Michael Shurkin
One of the odder bits of dogma one frequently encounters in policy circles is the idea that conflicts have “no military solution.” For example, on 12 November 2024, US Ambassador to the United Nations Linda Thomas-Greenfield asserted before the UN Security Council the following regarding Sudan’s civil war:
There is, quite simply, no military solution to this crisis. None. All countries should cease providing military support to the belligerents. And every one of us must continue to press the parties to return to the negotiating table with the aim of ending this conflict.
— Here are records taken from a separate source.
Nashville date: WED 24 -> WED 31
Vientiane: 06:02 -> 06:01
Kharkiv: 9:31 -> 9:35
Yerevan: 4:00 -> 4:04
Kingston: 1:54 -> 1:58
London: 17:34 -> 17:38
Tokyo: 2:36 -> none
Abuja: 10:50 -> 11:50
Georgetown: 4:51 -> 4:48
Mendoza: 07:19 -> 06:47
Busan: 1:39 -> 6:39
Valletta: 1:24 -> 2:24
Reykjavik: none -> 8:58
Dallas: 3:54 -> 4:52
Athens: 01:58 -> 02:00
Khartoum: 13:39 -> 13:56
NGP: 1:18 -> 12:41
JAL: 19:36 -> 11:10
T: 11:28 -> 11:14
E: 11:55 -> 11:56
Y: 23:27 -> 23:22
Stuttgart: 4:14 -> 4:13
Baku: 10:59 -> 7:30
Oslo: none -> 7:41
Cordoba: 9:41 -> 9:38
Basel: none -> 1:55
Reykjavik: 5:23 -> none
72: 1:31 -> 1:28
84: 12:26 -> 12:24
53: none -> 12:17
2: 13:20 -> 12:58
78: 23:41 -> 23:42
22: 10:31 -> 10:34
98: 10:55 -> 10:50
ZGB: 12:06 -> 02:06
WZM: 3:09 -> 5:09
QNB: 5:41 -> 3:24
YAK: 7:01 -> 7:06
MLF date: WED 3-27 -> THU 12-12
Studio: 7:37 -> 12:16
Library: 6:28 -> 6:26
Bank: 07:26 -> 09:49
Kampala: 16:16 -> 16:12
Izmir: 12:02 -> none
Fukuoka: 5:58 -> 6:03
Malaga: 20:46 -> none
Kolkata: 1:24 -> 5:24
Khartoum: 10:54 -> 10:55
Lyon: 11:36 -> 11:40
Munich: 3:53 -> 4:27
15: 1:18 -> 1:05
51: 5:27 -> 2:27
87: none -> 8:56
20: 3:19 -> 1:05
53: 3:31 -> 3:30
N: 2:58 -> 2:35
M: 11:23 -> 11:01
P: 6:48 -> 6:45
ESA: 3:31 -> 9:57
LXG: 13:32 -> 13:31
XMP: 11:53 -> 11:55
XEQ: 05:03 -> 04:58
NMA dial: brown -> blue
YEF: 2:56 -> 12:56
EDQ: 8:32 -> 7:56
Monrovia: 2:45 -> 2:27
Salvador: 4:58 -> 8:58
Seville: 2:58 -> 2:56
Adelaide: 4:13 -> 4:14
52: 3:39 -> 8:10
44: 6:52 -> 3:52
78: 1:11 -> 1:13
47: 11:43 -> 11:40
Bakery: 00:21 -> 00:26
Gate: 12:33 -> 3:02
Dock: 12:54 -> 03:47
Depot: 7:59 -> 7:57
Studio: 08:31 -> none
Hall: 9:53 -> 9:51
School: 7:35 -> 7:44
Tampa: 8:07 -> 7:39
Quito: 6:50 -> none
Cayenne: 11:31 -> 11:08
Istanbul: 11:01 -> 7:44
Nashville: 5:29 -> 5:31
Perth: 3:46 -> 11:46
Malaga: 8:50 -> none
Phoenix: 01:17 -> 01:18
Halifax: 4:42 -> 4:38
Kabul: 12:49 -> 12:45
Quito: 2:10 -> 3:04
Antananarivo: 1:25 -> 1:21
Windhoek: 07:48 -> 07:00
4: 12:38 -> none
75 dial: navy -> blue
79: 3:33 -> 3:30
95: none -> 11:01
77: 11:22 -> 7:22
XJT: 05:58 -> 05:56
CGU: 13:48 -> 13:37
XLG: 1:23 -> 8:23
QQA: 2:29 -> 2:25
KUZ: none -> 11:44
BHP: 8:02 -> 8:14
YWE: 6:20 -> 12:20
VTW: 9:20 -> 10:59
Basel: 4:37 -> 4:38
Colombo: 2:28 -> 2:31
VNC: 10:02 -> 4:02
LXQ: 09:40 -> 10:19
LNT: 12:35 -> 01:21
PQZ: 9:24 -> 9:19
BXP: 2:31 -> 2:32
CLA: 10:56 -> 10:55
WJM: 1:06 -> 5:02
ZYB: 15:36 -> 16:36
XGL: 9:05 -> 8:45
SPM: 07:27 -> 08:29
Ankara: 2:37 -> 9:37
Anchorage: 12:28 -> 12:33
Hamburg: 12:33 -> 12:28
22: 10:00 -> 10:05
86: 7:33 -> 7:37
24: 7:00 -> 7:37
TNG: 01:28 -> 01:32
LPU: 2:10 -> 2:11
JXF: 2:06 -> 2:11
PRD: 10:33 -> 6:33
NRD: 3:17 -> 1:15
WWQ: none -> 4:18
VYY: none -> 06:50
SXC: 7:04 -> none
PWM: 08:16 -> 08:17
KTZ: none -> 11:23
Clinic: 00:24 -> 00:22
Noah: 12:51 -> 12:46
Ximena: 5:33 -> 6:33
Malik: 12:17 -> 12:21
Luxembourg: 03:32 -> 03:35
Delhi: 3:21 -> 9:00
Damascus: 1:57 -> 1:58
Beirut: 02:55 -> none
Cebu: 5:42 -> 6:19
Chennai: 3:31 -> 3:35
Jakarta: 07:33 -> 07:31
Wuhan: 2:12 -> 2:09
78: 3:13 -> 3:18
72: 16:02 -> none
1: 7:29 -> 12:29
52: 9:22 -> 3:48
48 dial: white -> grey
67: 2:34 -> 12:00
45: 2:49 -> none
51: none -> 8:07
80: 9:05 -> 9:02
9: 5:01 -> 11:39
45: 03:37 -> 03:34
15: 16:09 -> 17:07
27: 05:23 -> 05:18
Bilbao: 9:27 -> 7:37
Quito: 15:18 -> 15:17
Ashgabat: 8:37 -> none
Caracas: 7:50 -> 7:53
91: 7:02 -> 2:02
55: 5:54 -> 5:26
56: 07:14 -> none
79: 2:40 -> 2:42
Taken at face value, the statement is not remarkable. But this is far from being the only time a senior U.S. diplomat or any other senior diplomat has made this assertion about seemingly intractable conflicts. A simple google search with the terms “State Department” and “no military solution” turns up such nuggets as the U.S. Special Representative to Afghanistan Zalmay Khalilzad insisting on 3 August 2021 that there was “no military solution” to the Afghanistan War. He was echoing a State Department spokesman’s statement in 2011 that there was “no military solution” to the Afghanistan War. On 12 September 2022, Secretary of State Anthony Blinken opined that there was “no military solution” to the conflict between Armenia and Azerbaijan. Similarly, on 9 November 2022, another State Department spokesperson said that there was “no military solution” to the war in Libya. On 7 December 2014, a Washington Post columnist took the Obama Administration to task for insisting there was “no military solution” to no less than three conflicts (Iraq, Syria, and Ukraine). On 1 June 2006, Richard A. Boucher, Assistant Secretary of State for South and Central Asia, affirmed that there “is no military solution” to the conflict in Sri Lanka between the Sri Lankan government and Tamil rebels.